A rede Bitcoin atualmente depende de dezenas de milhares de nós distribuídos globalmente, e um único nó operado pelo governo tem zero influência sobre o consenso.

O que ele fornece é acesso direto e sem necessidade de confiança aos dados da rede, sem um intermediário de exchange, um feed de terceiros ou dependência de custódia.
Para um comando militar que monitora a atividade de adversários ou testa a resistência de arquiteturas criptográficas contra ameaças de Estados rivais, esse tipo de acesso sem mediação à infraestrutura nativa do Bitcoin tem uma lógica operacional óbvia. Trata-se de infraestrutura de vigilância e pesquisa, não de uma posição em balanço patrimonial.
Um nó governamental entre dezenas de milhares não representa ameaça à descentralização ou à resistência à censura do Bitcoin.
No entanto, a imagem transmitida tem peso; um protocolo construído explicitamente como uma defesa contra a captura estatal agora tem um ator estatal inserido nele.

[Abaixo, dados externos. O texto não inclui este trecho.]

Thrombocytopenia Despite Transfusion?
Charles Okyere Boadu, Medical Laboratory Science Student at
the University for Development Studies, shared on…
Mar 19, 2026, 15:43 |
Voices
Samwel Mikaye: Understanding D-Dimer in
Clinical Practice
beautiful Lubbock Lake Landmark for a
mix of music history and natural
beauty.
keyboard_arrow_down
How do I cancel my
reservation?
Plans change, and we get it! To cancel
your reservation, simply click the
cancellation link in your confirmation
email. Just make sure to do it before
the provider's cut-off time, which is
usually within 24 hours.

O que o almirante realmente confirmou – e o que permanece sem resposta
Paparo foi inequívoco sobre os fatos centrais. “Temos um nó na rede Bitcoin agora”, disse ele ao comitê. “Não estamos minerando Bitcoin. Estamos usando-o para monitorar e estamos realizando uma série de testes operacionais para proteger e defender redes usando o protocolo Bitcoin”.
Ele enquadrou o interesse militar explicitamente como técnico, não financeiro. “Nosso interesse no Bitcoin é como uma ferramenta de criptografia, uma blockchain e uma prova de trabalho reutilizável, como uma ferramenta adicional para proteger redes e projetar poder”, disse Paparo.

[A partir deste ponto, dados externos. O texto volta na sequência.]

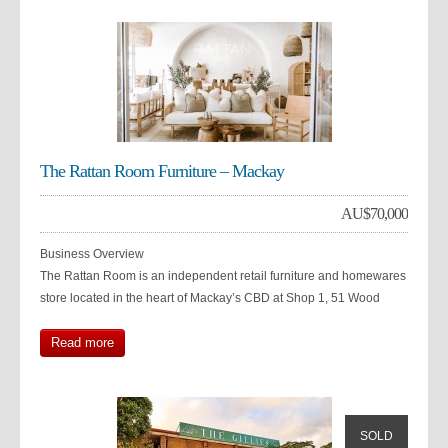
The Rattan Room Furniture – Mackay
AU$
70,000
Business Overview
The Rattan Room is an independent retail furniture and homewares
store located in the heart of Mackay’s CBD at Shop 1, 51 Wood
Read more
SOLD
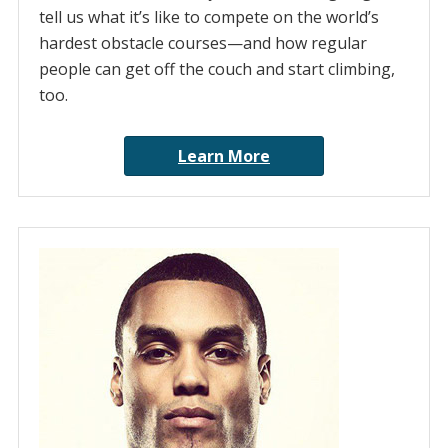
tell us what it’s like to compete on the world’s
hardest obstacle courses—and how regular
people can get off the couch and start climbing,
too.
Learn More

“Do ponto de vista da aplicação militar, meu interesse no Bitcoin é como uma ferramenta de ciência da computação”. Ele também observou que alguns detalhes específicos dos programas de pesquisa de Bitcoin do INDOPACOM permanecem sigilosos, deixando o escopo total da operação sem resposta.
Adicionalmente, Paparo sinalizou apoio à legislação de stablecoins como alinhada aos interesses militares, chamando o GENIUS Act — sancionado pelo presidente Donald Trump no verão passado, legalizando a emissão de stablecoins atreladas ao dólar — de “um grande passo à frente” para projetar a dominância do dólar americano globalmente.
Esse enquadramento posiciona os ativos digitais denominados em dólar como uma ferramenta de projeção de poder financeiro, distinta, mas complementar ao trabalho com o protocolo Bitcoin.